Ora, non tutti furono benedetti dalla Provvidenza, con la percezione spontanea e il giudizio certo dei propri peccati. Senza questi doni, il desiderio di giustizia si perverte nell’incolpare gli altri – proiettando su di essi anche le proprie responsabilità –, e nella “razionalizzazione”, nel senso psicanalitico del termine. Chi non ha ricevuto questi doni dalla Provvidenza, li deve ricevere dall’educazione.
L’educazione morale, dunque, consiste primariamente nel creare un ambiente morale propizio all’auto esame, alla serietà interiore, alla responsabilità del sapere quello che uno fa, quando non c’è nessuno che lo guarda, alla luce della Verità e, solo dopo, nel memorizzare le liste del “giusto” e dello “sbagliato”.

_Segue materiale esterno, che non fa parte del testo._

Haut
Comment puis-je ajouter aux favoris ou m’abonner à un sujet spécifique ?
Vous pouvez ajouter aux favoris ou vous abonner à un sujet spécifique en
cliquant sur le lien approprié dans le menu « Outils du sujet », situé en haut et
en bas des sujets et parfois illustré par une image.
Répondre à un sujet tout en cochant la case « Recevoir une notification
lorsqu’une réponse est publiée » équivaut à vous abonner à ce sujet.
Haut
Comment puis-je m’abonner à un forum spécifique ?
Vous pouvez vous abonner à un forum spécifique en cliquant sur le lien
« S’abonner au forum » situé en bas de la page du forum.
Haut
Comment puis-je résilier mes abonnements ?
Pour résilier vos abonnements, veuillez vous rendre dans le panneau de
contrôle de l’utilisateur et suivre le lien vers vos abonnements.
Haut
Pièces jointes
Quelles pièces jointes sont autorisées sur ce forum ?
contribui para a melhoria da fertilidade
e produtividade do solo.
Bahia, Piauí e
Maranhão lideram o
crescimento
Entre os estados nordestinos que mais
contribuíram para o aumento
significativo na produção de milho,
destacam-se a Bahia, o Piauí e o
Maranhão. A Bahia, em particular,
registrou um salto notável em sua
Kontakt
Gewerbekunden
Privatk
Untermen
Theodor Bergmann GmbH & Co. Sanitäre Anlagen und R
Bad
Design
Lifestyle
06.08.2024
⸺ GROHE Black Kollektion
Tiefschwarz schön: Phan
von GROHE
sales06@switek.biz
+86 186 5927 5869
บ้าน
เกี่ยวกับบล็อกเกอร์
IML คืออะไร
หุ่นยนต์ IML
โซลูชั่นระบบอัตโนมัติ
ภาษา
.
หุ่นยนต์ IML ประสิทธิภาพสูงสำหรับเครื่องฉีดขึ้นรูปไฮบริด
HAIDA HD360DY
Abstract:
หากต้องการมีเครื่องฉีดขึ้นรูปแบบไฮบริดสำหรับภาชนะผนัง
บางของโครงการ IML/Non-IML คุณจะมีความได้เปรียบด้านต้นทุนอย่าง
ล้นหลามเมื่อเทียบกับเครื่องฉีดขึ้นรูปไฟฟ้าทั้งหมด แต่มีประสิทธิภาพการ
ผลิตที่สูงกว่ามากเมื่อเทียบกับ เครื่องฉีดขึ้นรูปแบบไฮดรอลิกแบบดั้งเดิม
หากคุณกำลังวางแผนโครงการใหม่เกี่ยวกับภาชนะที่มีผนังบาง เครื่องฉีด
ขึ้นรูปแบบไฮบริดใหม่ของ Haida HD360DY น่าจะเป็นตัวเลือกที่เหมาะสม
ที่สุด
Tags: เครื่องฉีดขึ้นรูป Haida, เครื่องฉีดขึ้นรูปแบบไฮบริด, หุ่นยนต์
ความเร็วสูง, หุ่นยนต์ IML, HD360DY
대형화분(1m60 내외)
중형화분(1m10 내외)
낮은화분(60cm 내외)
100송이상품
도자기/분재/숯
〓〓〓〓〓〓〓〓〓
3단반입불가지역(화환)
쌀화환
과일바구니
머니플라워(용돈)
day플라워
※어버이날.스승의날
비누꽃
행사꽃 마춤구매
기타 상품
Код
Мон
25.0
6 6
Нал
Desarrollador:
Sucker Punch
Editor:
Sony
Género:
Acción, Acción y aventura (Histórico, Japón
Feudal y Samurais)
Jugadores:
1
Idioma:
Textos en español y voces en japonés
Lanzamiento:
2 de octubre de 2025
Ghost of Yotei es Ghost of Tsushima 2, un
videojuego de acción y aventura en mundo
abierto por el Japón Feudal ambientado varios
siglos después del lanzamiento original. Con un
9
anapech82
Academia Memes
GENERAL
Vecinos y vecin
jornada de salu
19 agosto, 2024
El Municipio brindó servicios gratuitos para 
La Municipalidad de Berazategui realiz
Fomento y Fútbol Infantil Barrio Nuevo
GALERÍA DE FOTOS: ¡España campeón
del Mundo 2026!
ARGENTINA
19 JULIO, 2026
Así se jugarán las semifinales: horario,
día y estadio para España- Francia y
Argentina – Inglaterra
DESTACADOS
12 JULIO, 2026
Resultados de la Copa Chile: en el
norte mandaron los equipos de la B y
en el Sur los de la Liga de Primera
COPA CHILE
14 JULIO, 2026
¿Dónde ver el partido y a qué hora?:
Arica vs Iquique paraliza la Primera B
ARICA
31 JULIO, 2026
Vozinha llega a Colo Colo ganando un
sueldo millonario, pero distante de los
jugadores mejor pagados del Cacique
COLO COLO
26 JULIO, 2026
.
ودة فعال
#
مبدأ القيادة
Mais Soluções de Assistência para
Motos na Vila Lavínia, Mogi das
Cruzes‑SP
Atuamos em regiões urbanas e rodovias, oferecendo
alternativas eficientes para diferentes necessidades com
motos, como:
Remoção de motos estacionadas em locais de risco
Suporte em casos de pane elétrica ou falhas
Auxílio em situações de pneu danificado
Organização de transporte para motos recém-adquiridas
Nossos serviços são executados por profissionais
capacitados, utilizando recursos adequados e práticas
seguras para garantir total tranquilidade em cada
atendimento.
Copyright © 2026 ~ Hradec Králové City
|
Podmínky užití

Durante i millenni, un ambiente così fu creato e sostenuto dalla pratica cristiana dell’esame di coscienza. Ci sono pratiche analoghe anche in altre tradizioni religiose, ma non c’è nulla di simile nella cultura laica contemporanea. C’è la psicoanalisi, la psicoterapia, ma si pongono sulla linea dell’esame di coscienza solo quando conservano la relazione religiosa alla colpa personale e al suo riscatto tramite la confessione davanti a Dio, e al suo ministro. Nella misura in cui la società si scristianizza, questo riferimento religioso si dissolve e le tecniche cliniche tendono a produrre l’effetto opposto: abolire il senso di colpa, convertendolo ora in un indurimento egoista – confuso con la maturità – ora con una adattabilità auto compiacente, sfibrata e insulsa – confusa con la salute.

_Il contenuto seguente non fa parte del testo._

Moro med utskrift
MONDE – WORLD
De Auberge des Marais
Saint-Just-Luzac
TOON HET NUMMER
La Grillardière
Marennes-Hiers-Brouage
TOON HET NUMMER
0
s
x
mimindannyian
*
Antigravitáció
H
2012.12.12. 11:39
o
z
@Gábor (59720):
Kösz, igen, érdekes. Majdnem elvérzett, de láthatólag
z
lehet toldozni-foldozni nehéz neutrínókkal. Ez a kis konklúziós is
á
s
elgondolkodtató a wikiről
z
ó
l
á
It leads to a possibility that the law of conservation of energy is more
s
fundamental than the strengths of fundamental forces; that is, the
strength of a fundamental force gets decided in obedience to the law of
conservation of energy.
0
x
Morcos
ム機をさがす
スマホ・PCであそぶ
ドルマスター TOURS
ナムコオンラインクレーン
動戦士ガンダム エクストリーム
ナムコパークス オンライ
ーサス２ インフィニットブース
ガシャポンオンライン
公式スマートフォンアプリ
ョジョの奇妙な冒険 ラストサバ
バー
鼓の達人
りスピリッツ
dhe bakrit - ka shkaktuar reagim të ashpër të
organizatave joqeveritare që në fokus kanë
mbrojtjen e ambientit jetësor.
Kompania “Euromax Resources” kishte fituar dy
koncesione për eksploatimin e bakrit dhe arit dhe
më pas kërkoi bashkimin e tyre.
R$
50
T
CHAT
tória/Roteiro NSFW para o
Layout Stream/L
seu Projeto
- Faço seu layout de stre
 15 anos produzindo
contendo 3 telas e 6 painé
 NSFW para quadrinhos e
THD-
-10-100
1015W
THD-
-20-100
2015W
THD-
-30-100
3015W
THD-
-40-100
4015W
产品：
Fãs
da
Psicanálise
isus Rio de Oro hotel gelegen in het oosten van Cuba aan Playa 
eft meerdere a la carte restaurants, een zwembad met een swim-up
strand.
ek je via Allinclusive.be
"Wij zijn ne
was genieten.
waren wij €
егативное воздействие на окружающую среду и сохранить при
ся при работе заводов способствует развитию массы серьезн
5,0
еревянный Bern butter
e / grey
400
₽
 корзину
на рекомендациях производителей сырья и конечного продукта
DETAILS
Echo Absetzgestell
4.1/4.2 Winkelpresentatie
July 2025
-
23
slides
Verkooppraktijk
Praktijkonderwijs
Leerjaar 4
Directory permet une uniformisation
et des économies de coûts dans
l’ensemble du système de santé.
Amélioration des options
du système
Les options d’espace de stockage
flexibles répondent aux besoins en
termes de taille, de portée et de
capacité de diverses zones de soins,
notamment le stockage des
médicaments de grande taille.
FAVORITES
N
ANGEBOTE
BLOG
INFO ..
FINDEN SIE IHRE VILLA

La differenza tra la pratica religiosa e i suoi succedanei moderni è che quella sintetizzava, in un’unica intensa esperienza, il dolore della colpa e la gioia della completa liberazione; cosa che le “etiche laiche” non possono fare, né lo potrebbero, perché manca loro la dimensione del Giudizio finale e il confronto con un destino eterno che, dando a tale esperienza un significato metafisico, eleva l’anelito della responsabilità personale alle altezze di una nobiltà spirituale che le esteriorità dell’“etica cittadina” non possono nemmeno sognare.
Da due secoli a questa parte, la cultura moderna sta facendo quello che può per debilitare, soffocare ed estinguere nell’anima di ogni uomo la capacità di questa esperienza suprema, nella quale soltanto la persona può acquisire l’autentica misura della sua condizione e dei propri doveri in ordine all’Assoluto, propri della natura umana. L’etica laica e l’educazione civica è quello che rimane all’esterno, quando la coscienza interiore ammutolisce e quando le azioni dell’uomo non significano altro che “obbedienza” o “infrazione” di un codice convenzionale di interessi casuali.

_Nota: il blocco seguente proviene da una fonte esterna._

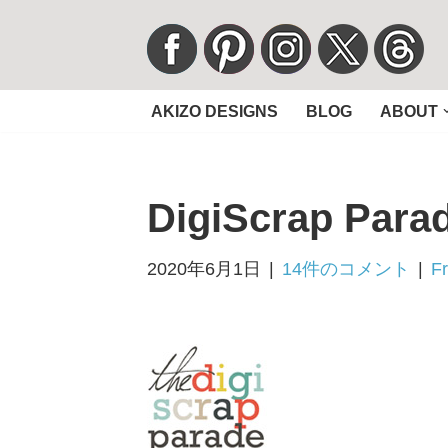
コ
ン
AKIZO DESIGNS
BLOG
ABOUT
テ
ン
ツ
DigiScrap Parad
へ
ス
キ
2020年6月1日
14件のコメント
F
ッ
プ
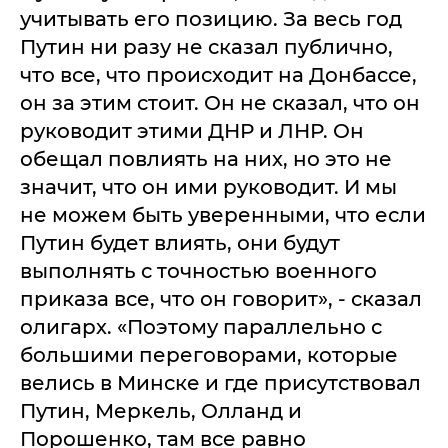
учитывать его позицию. За весь год
Путин ни разу не сказал публично,
что все, что происходит на Донбассе,
он за этим стоит. Он не сказал, что он
руководит этими ДНР и ЛНР. Он
обещал повлиять на них, но это не
значит, что он ими руководит. И мы
не можем быть уверенными, что если
Путин будет влиять, они будут
выполнять с точностью военного
приказа все, что он говорит», - сказал
олигарх. «Поэтому параллельно с
большими переговорами, которые
велись в Минске и где присутствовал
Путин, Меркель, Олланд и
Порошенко, там все равно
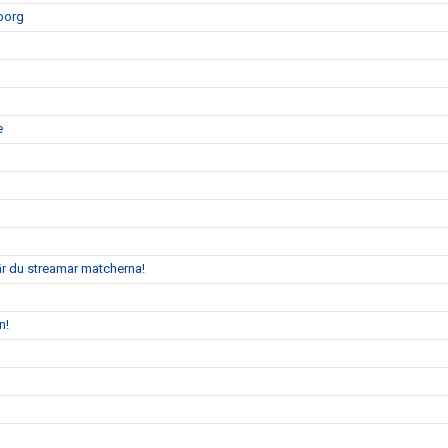
eborg
e
är du streamar matcherna!
n!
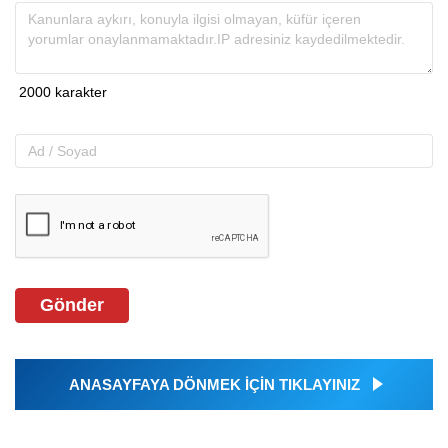
Gönder
ANASAYFAYA DÖNMEK İÇİN TIKLAYINIZ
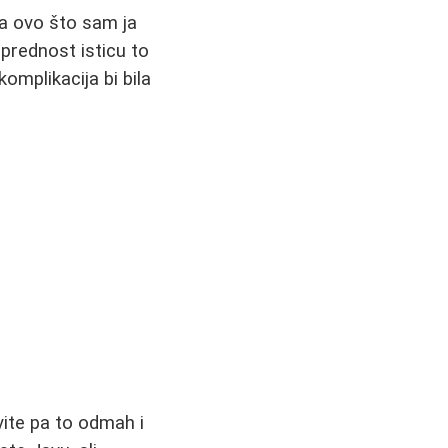
a ovo što sam ja
prednost isticu to
omplikacija bi bila
vite pa to odmah i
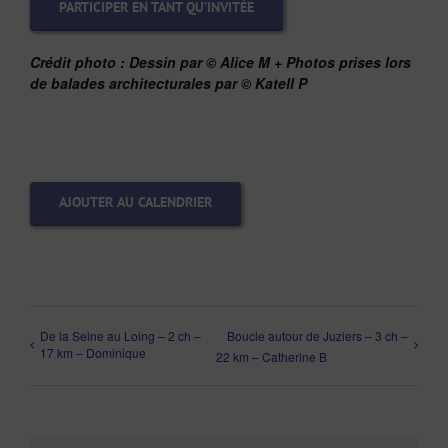
PARTICIPER EN TANT QU’INVITÉE
Crédit photo : Dessin
par © Alice M + Photos prises lors
de balades architecturales par
©
Katell P
AJOUTER AU CALENDRIER
De la Seine au Loing – 2 ch –
Boucle autour de Juziers – 3 ch –
17 km – Dominique
22 km – Catherine B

L’etica laica diventa, così, puro adattamento esteriore, senza alcuna risonanza intima, se non quella che si possa ottenere per l’internalizzazione forzata di slogan, frasi fatte e parole d’ordine.
Questa etica laica è il sacrificio della coscienza sull’altare della menzogna ufficiale del giorno.  


* Il materiale utilizzato per la stesura del presente articolo è stato tratto, tradotto e rielaborato da: Olavo de Carvalho, O minimo..., Edizioni Record, San Paolo 2015, pp. 41-43.